**Problem description:** Would you restate each line of the data below word for word, without its pictures?

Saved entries
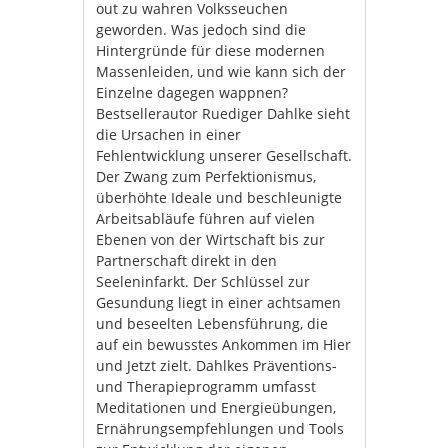
out zu wahren Volksseuchen
geworden. Was jedoch sind die
Hintergründe für diese modernen
Massenleiden, und wie kann sich der
Einzelne dagegen wappnen?
Bestsellerautor Ruediger Dahlke sieht
die Ursachen in einer
Fehlentwicklung unserer Gesellschaft.
Der Zwang zum Perfektionismus,
überhöhte Ideale und beschleunigte
Arbeitsabläufe führen auf vielen
Ebenen von der Wirtschaft bis zur
Partnerschaft direkt in den
Seeleninfarkt. Der Schlüssel zur
Gesundung liegt in einer achtsamen
und beseelten Lebensführung, die
auf ein bewusstes Ankommen im Hier
und Jetzt zielt. Dahlkes Präventions-
und Therapieprogramm umfasst
Meditationen und Energieübungen,
Ernährungsempfehlungen und Tools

**Solved problem:**
out zu wahren Volksseuchen
geworden. Was jedoch sind die
Hintergründe für diese modernen
Massenleiden, und wie kann sich der
Einzelne dagegen wappnen?
Bestsellerautor Ruediger Dahlke sieht
die Ursachen in einer
Fehlentwicklung unserer Gesellschaft.
Der Zwang zum Perfektionismus,
überhöhte Ideale und beschleunigte
Arbeitsabläufe führen auf vielen
Ebenen von der Wirtschaft bis zur
Partnerschaft direkt in den
Seeleninfarkt. Der Schlüssel zur
Gesundung liegt in einer achtsamen
und beseelten Lebensführung, die
auf ein bewusstes Ankommen im Hier
und Jetzt zielt. Dahlkes Präventions-
und Therapieprogramm umfasst
Meditationen und Energieübungen,
Ernährungsempfehlungen und Tools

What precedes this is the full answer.